◆ AIM OF THE TASK ◆
Write out exactly the lines from the one that contains "Output each element" down to the last line of the material below, keeping both ends and omitting pictures.

◆ EXERCISE INPUT ◆
*** Block opens ***

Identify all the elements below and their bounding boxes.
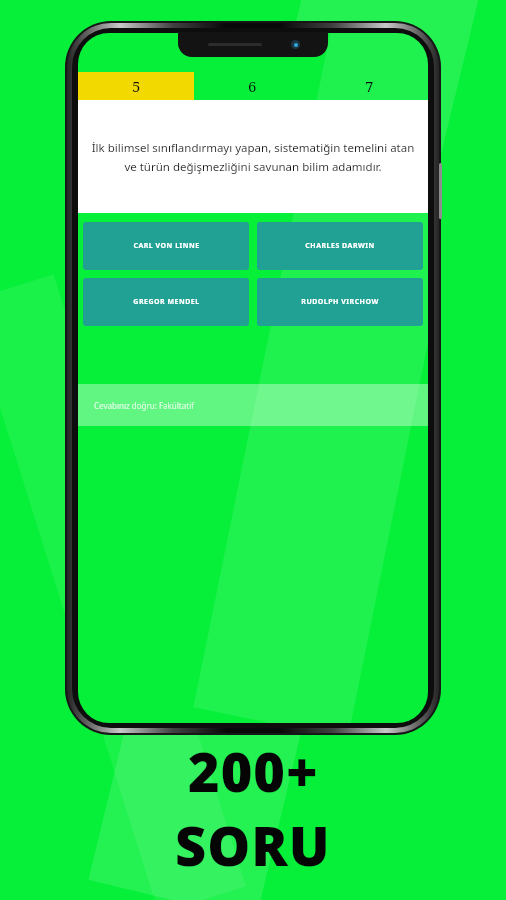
button[interactable]: 6 [194,72,311,100]
staticText: CARL VON LINNE [133,241,200,251]
button[interactable]: 7 [311,72,428,100]
staticText: 6 [248,76,257,96]
staticText: İlk bilimsel sınıflandırmayı yapan, sist… [91,140,415,174]
staticText: GREGOR MENDEL [133,297,200,307]
staticText: 7 [365,76,374,96]
staticText: RUDOLPH VIRCHOW [301,297,379,307]
button[interactable]: CARL VON LINNE [83,222,249,270]
button[interactable]: RUDOLPH VIRCHOW [257,278,423,326]
button[interactable]: GREGOR MENDEL [83,278,249,326]
staticText: 5 [132,76,141,96]
staticText: SORU [175,808,331,882]
button[interactable]: CHARLES DARWIN [257,222,423,270]
staticText: 200+ [188,734,319,808]
button[interactable]: 5 [78,72,194,100]
staticText: CHARLES DARWIN [305,241,375,251]
other: Power button [439,163,442,219]
staticText: Cevabınız doğru: Fakültatif [94,400,194,411]
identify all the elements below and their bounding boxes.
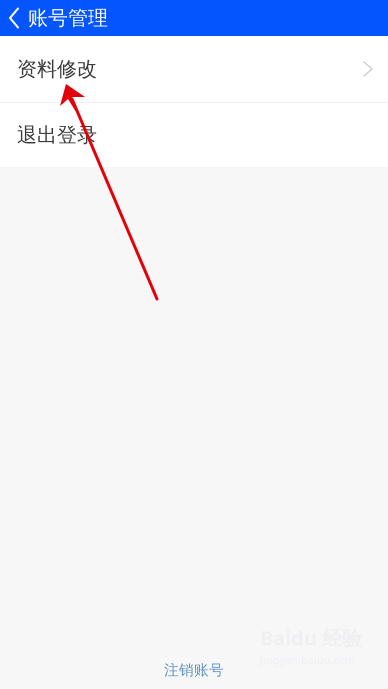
staticText: Baidu 经验	[260, 624, 362, 651]
button[interactable]: 注销账号	[0, 653, 388, 687]
button[interactable]: 退出登录	[0, 103, 388, 167]
staticText: 资料修改	[17, 57, 97, 81]
button[interactable]: 资料修改	[0, 36, 388, 102]
staticText: 注销账号	[164, 661, 224, 679]
staticText: 退出登录	[17, 123, 97, 147]
button[interactable]: Back	[0, 0, 28, 36]
staticText: 账号管理	[28, 6, 108, 30]
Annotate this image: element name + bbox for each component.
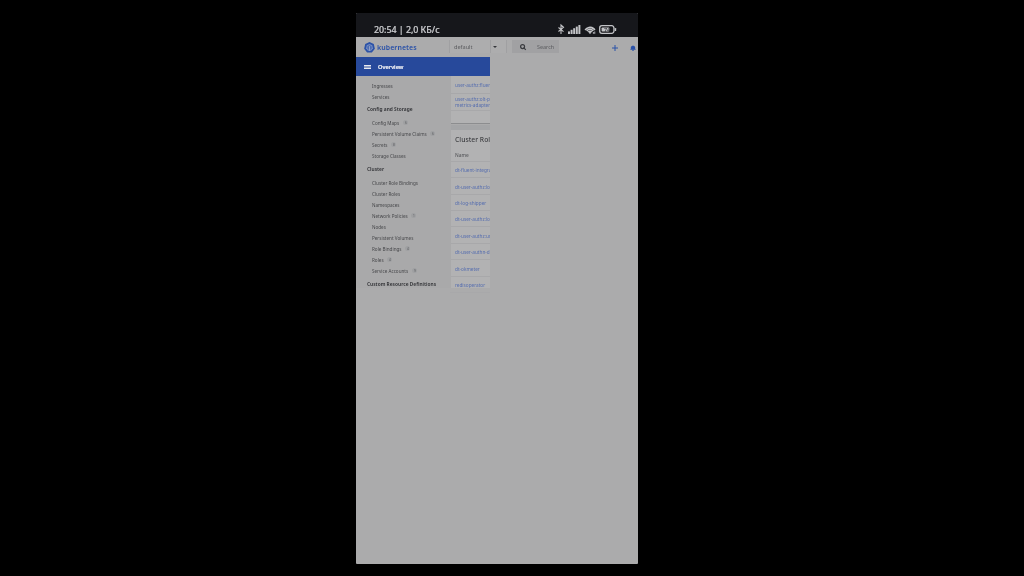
button[interactable]: Secrets (356, 139, 451, 150)
button[interactable]: Nodes (356, 221, 451, 232)
staticText: Nodes (372, 224, 386, 230)
staticText: redisoperator (455, 282, 486, 288)
button[interactable]: Persistent Volume Claims (356, 128, 451, 139)
staticText: Role Bindings (372, 246, 402, 252)
staticText: dt-log-shipper (455, 200, 487, 206)
staticText: Cluster Roles (455, 135, 490, 144)
button[interactable]: Network Policies (356, 210, 451, 221)
staticText: Storage Classes (372, 153, 406, 159)
staticText: 6 (405, 121, 407, 125)
staticText: metrics-adapter:… (455, 102, 490, 108)
button[interactable]: Overview (356, 57, 490, 76)
button[interactable]: Search (512, 40, 559, 53)
staticText: user-authz:fluent-… (455, 82, 490, 88)
staticText: 4 (389, 258, 391, 262)
button[interactable]: Add resource (605, 38, 625, 57)
staticText: Services (372, 94, 390, 100)
button[interactable]: Namespaces (356, 199, 451, 210)
button[interactable]: default (449, 40, 507, 53)
button[interactable]: dt-user-authz:lo… (450, 179, 490, 195)
staticText: Roles (372, 257, 384, 263)
button[interactable]: dt-fluent-integration-… (450, 162, 490, 178)
staticText: Service Accounts (372, 268, 409, 274)
staticText: Namespaces (372, 202, 400, 208)
button[interactable]: Service Accounts (356, 265, 451, 276)
button[interactable]: Storage Classes (356, 150, 451, 161)
button[interactable]: Notifications (623, 38, 638, 57)
staticText: 1 (413, 214, 415, 218)
staticText: 8 (393, 143, 395, 147)
button[interactable]: Custom Resource Definitions (356, 279, 451, 290)
staticText: Secrets (372, 142, 388, 148)
staticText: 9 (414, 269, 416, 273)
staticText: dt-user-authz:us… (455, 233, 490, 239)
staticText: user-authz:olt-pr… (455, 96, 490, 102)
button[interactable]: Cluster Role Bindings (356, 177, 451, 188)
staticText: kubernetes (377, 43, 417, 52)
button[interactable]: Services (356, 91, 451, 102)
button[interactable]: Role Bindings (356, 243, 451, 254)
button[interactable]: Cluster (356, 164, 451, 175)
staticText: 4 (407, 247, 409, 251)
button[interactable]: kubernetes (364, 38, 417, 57)
staticText: Name (455, 152, 469, 159)
staticText: Config and Storage (367, 106, 413, 113)
staticText: Config Maps (372, 120, 400, 126)
button[interactable]: Roles (356, 254, 451, 265)
staticText: Cluster Role Bindings (372, 180, 418, 186)
button[interactable]: redisoperator (450, 277, 490, 293)
button[interactable]: dt-user-authz:us… (450, 228, 490, 244)
staticText: 20:54 | 2,0 КБ/с (374, 23, 440, 35)
button[interactable]: dt-user-authn-de… (450, 244, 490, 260)
button[interactable]: dt-user-authz:lo… (450, 211, 490, 227)
button[interactable]: Persistent Volumes (356, 232, 451, 243)
staticText: Ingresses (372, 83, 393, 89)
staticText: 74 (604, 26, 611, 33)
staticText: Persistent Volume Claims (372, 131, 427, 137)
staticText: Cluster (367, 166, 385, 173)
staticText: dt-okmeter (455, 266, 480, 272)
staticText: dt-user-authn-de… (455, 249, 490, 255)
button[interactable]: Cluster Roles (356, 188, 451, 199)
button[interactable]: dt-okmeter (450, 261, 490, 277)
staticText: dt-user-authz:lo… (455, 216, 490, 222)
staticText: Overview (378, 63, 404, 71)
button[interactable]: Ingresses (356, 80, 451, 91)
button[interactable]: dt-log-shipper (450, 195, 490, 211)
button[interactable]: Config and Storage (356, 104, 451, 115)
staticText: Persistent Volumes (372, 235, 414, 241)
staticText: 6 (432, 132, 434, 136)
staticText: Search (537, 43, 555, 50)
staticText: Cluster Roles (372, 191, 401, 197)
staticText: Custom Resource Definitions (367, 281, 437, 288)
button[interactable]: Config Maps (356, 117, 451, 128)
staticText: dt-user-authz:lo… (455, 184, 490, 190)
staticText: default (454, 43, 473, 51)
staticText: dt-fluent-integration-… (455, 167, 490, 173)
staticText: Network Policies (372, 213, 408, 219)
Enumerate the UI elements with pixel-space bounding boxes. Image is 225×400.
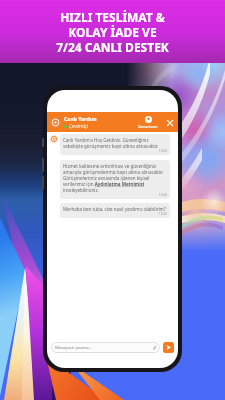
staticText: Çevrimiçi xyxy=(69,123,88,129)
staticText: 15:26 xyxy=(63,212,167,216)
staticText: Merhaba ben tuba, size nasıl yardımcı ol… xyxy=(63,206,166,212)
button[interactable]: Gönder xyxy=(163,342,174,353)
staticText: Canlı Yardım'a Hoş Geldiniz. Güvenliğini… xyxy=(63,137,167,149)
staticText: 15:26 xyxy=(63,193,167,197)
staticText: 15:26 xyxy=(63,149,167,153)
staticText: Uzmanlarım xyxy=(138,124,158,129)
staticText: Hizmet kalitesine arttırılması ve güvenl… xyxy=(63,163,167,193)
button[interactable]: Mesajınızı yazınız... xyxy=(55,342,157,353)
staticText: Mesajınızı yazınız... xyxy=(55,345,93,351)
staticText: HIZLI TESLİMAT & KOLAY İADE VE 7/24 CANL… xyxy=(56,9,169,55)
button[interactable]: Uzmanlarım xyxy=(137,116,159,129)
staticText: Canlı Yardım xyxy=(64,115,97,122)
button[interactable]: Kapat xyxy=(165,118,174,127)
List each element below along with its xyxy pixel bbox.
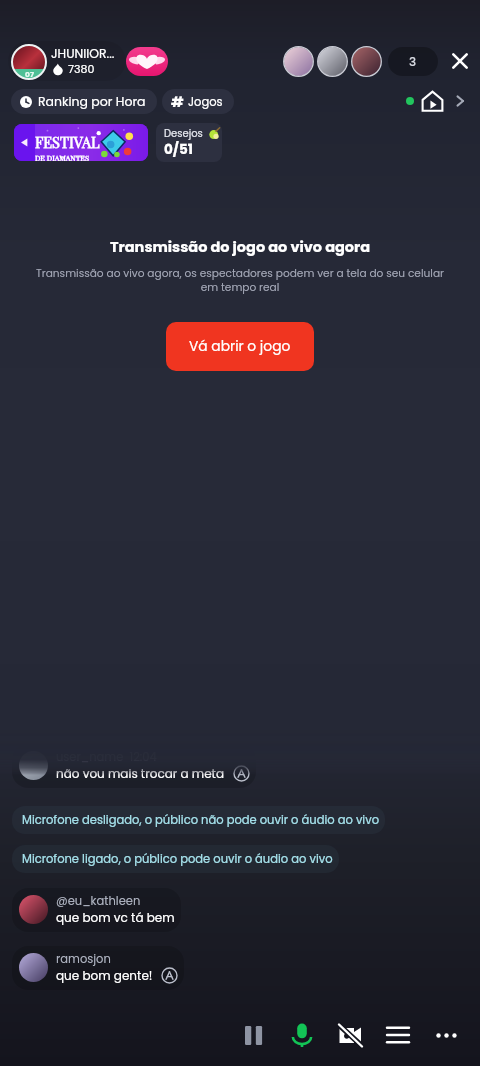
button[interactable]: Close (443, 44, 477, 78)
staticText: Desejos (164, 126, 203, 140)
button[interactable]: Camera off (326, 1011, 374, 1059)
button[interactable]: Viewer profile (318, 47, 347, 76)
button[interactable]: 07 (8, 41, 126, 81)
button[interactable]: Live studio (419, 88, 445, 114)
button[interactable]: Ranking por Hora (11, 89, 157, 114)
button[interactable]: Menu (374, 1011, 422, 1059)
staticText: Jogos (188, 94, 223, 110)
button[interactable]: Microfone ligado, o público pode ouvir o… (12, 845, 339, 873)
staticText: Microfone desligado, o público não pode … (22, 812, 379, 828)
staticText: Transmissão do jogo ao vivo agora (110, 237, 371, 257)
staticText: Microfone ligado, o público pode ouvir o… (22, 851, 333, 867)
button[interactable]: Send gift (126, 47, 168, 76)
button[interactable]: Desejos (156, 123, 222, 162)
staticText: @eu_kathleen (56, 893, 141, 909)
staticText: DE DIAMANTES (35, 153, 89, 161)
button[interactable]: 3 (388, 47, 438, 76)
button[interactable]: Microfone desligado, o público não pode … (12, 806, 385, 834)
button[interactable]: user_name 12:04 (12, 744, 256, 788)
button[interactable]: Vá abrir o jogo (166, 322, 314, 371)
button[interactable]: Expand (450, 91, 470, 111)
staticText: que bom vc tá bem (56, 909, 175, 926)
button[interactable]: Viewer profile (284, 47, 313, 76)
staticText: 0/51 (164, 140, 193, 159)
staticText: 07 (25, 69, 34, 79)
staticText: 3 (409, 53, 417, 70)
button[interactable]: @eu_kathleen (12, 888, 181, 932)
staticText: Ranking por Hora (38, 93, 146, 110)
staticText: 7380 (68, 61, 95, 76)
staticText: Transmissão ao vivo agora, os espectador… (32, 266, 448, 295)
staticText: não vou mais trocar a meta (56, 765, 225, 782)
button[interactable]: Viewer profile (352, 47, 381, 76)
staticText: Vá abrir o jogo (189, 337, 291, 356)
staticText: # (171, 92, 184, 112)
button[interactable]: # (162, 89, 234, 114)
button[interactable]: ramosjon (12, 946, 184, 990)
staticText: JHUNIIOR... (51, 45, 115, 62)
staticText: FESTIVAL (35, 132, 100, 151)
button[interactable]: More options (422, 1011, 470, 1059)
staticText: que bom gente! (56, 967, 153, 984)
button[interactable]: Pause (230, 1011, 278, 1059)
button[interactable]: Microphone on (278, 1011, 326, 1059)
staticText: ramosjon (56, 951, 111, 967)
button[interactable]: FESTIVAL (14, 124, 148, 161)
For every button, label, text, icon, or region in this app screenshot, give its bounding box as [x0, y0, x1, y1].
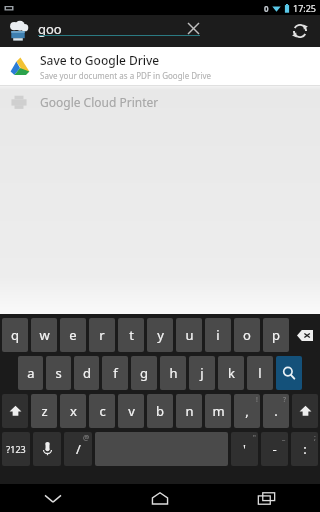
- button[interactable]: App icon: [3, 16, 33, 46]
- staticText: z: [41, 402, 48, 420]
- button[interactable]: q: [2, 318, 28, 352]
- button[interactable]: s: [46, 356, 71, 390]
- staticText: t: [129, 326, 134, 344]
- button[interactable]: Save to Google Drive: [0, 47, 320, 85]
- staticText: goo: [38, 20, 62, 38]
- staticText: .: [274, 402, 278, 420]
- staticText: k: [228, 364, 235, 382]
- staticText: b: [156, 402, 164, 420]
- staticText: s: [55, 364, 62, 382]
- staticText: _: [282, 433, 286, 443]
- staticText: o: [243, 326, 251, 344]
- button[interactable]: o: [234, 318, 260, 352]
- button[interactable]: Backspace: [292, 318, 318, 352]
- button[interactable]: x: [60, 394, 86, 428]
- staticText: i: [216, 326, 220, 344]
- staticText: d: [83, 364, 91, 382]
- button[interactable]: Google Cloud Printer: [0, 86, 320, 118]
- button[interactable]: Clear query: [182, 17, 204, 39]
- button[interactable]: m: [205, 394, 231, 428]
- button[interactable]: j: [189, 356, 215, 390]
- button[interactable]: Refresh: [285, 16, 315, 46]
- button[interactable]: b: [147, 394, 173, 428]
- button[interactable]: h: [160, 356, 186, 390]
- staticText: 0: [264, 3, 269, 14]
- staticText: v: [128, 402, 135, 420]
- staticText: y: [157, 326, 164, 344]
- button[interactable]: Voice input: [33, 432, 61, 466]
- button[interactable]: Shift: [292, 394, 318, 428]
- staticText: -: [272, 440, 277, 458]
- staticText: ?: [283, 395, 287, 405]
- button[interactable]: :: [291, 432, 318, 466]
- button[interactable]: Hide keyboard: [0, 484, 106, 512]
- button[interactable]: t: [118, 318, 144, 352]
- staticText: w: [39, 326, 50, 344]
- button[interactable]: k: [218, 356, 244, 390]
- button[interactable]: w: [31, 318, 57, 352]
- button[interactable]: z: [31, 394, 57, 428]
- button[interactable]: r: [89, 318, 115, 352]
- staticText: !: [256, 395, 258, 405]
- button[interactable]: l: [247, 356, 273, 390]
- staticText: j: [200, 364, 204, 382]
- staticText: n: [185, 402, 194, 420]
- staticText: f: [113, 364, 118, 382]
- button[interactable]: y: [147, 318, 173, 352]
- staticText: e: [69, 326, 77, 344]
- staticText: Save to Google Drive: [40, 52, 160, 68]
- button[interactable]: p: [263, 318, 289, 352]
- staticText: p: [272, 326, 280, 344]
- staticText: ': [243, 440, 246, 458]
- staticText: ": [253, 433, 256, 443]
- button[interactable]: ?123: [2, 432, 30, 466]
- staticText: m: [212, 402, 225, 420]
- button[interactable]: v: [118, 394, 144, 428]
- staticText: /: [76, 440, 81, 458]
- button[interactable]: ': [231, 432, 258, 466]
- button[interactable]: f: [102, 356, 128, 390]
- button[interactable]: n: [176, 394, 202, 428]
- button[interactable]: Search: [276, 356, 302, 390]
- button[interactable]: .: [263, 394, 289, 428]
- button[interactable]: e: [60, 318, 86, 352]
- staticText: x: [70, 402, 77, 420]
- staticText: g: [140, 364, 148, 382]
- staticText: h: [169, 364, 178, 382]
- staticText: a: [27, 364, 35, 382]
- staticText: r: [99, 326, 105, 344]
- staticText: c: [99, 402, 106, 420]
- staticText: @: [83, 433, 90, 443]
- staticText: u: [185, 326, 194, 344]
- staticText: ,: [245, 402, 249, 420]
- staticText: Save your document as a PDF in Google Dr…: [40, 70, 212, 81]
- button[interactable]: u: [176, 318, 202, 352]
- button[interactable]: d: [74, 356, 99, 390]
- staticText: ?123: [6, 443, 26, 455]
- staticText: l: [258, 364, 262, 382]
- staticText: q: [11, 326, 19, 344]
- button[interactable]: /: [64, 432, 92, 466]
- staticText: ;: [314, 433, 316, 443]
- staticText: 17:25: [293, 2, 317, 14]
- button[interactable]: a: [18, 356, 43, 390]
- button[interactable]: g: [131, 356, 157, 390]
- button[interactable]: c: [89, 394, 115, 428]
- button[interactable]: -: [261, 432, 288, 466]
- button[interactable]: goo: [38, 15, 62, 47]
- button[interactable]: i: [205, 318, 231, 352]
- button[interactable]: ,: [234, 394, 260, 428]
- button[interactable]: Recent apps: [213, 484, 320, 512]
- staticText: :: [303, 440, 307, 458]
- button[interactable]: Shift: [2, 394, 28, 428]
- staticText: Google Cloud Printer: [40, 94, 159, 110]
- button[interactable]: Home: [106, 484, 213, 512]
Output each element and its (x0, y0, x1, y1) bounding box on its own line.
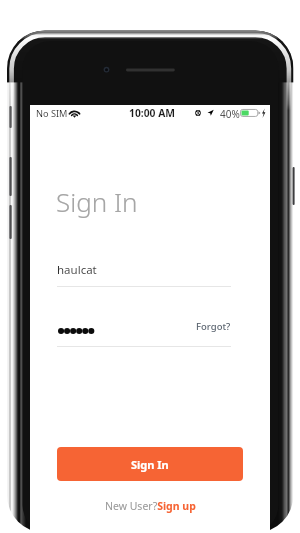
staticText: Sign In (56, 184, 138, 219)
staticText: New User?Sign up (105, 499, 196, 513)
staticText: 40% (220, 107, 240, 121)
button[interactable]: New User?Sign up (30, 496, 270, 516)
button[interactable]: Sign In (57, 447, 243, 481)
staticText: 10:00 AM (129, 106, 175, 120)
staticText: Sign In (131, 457, 169, 472)
staticText: haulcat (57, 262, 97, 278)
staticText: Forgot? (196, 320, 231, 333)
staticText: No SIM (36, 107, 68, 120)
button[interactable]: Forgot? (190, 315, 231, 337)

*** Block closes ***

◆ OUTPUT OF THE EXERCISE ◆
Output each element and its (x0, y0, x1, y1) bounding box on its own line.
staticText: Sign In (56, 184, 138, 219)
staticText: New User?Sign up (105, 499, 196, 513)
staticText: 40% (220, 107, 240, 121)
button[interactable]: New User?Sign up (30, 496, 270, 516)
button[interactable]: Sign In (57, 447, 243, 481)
staticText: 10:00 AM (129, 106, 175, 120)
staticText: Sign In (131, 457, 169, 472)
staticText: haulcat (57, 262, 97, 278)
staticText: Forgot? (196, 320, 231, 333)
staticText: No SIM (36, 107, 68, 120)
button[interactable]: Forgot? (190, 315, 231, 337)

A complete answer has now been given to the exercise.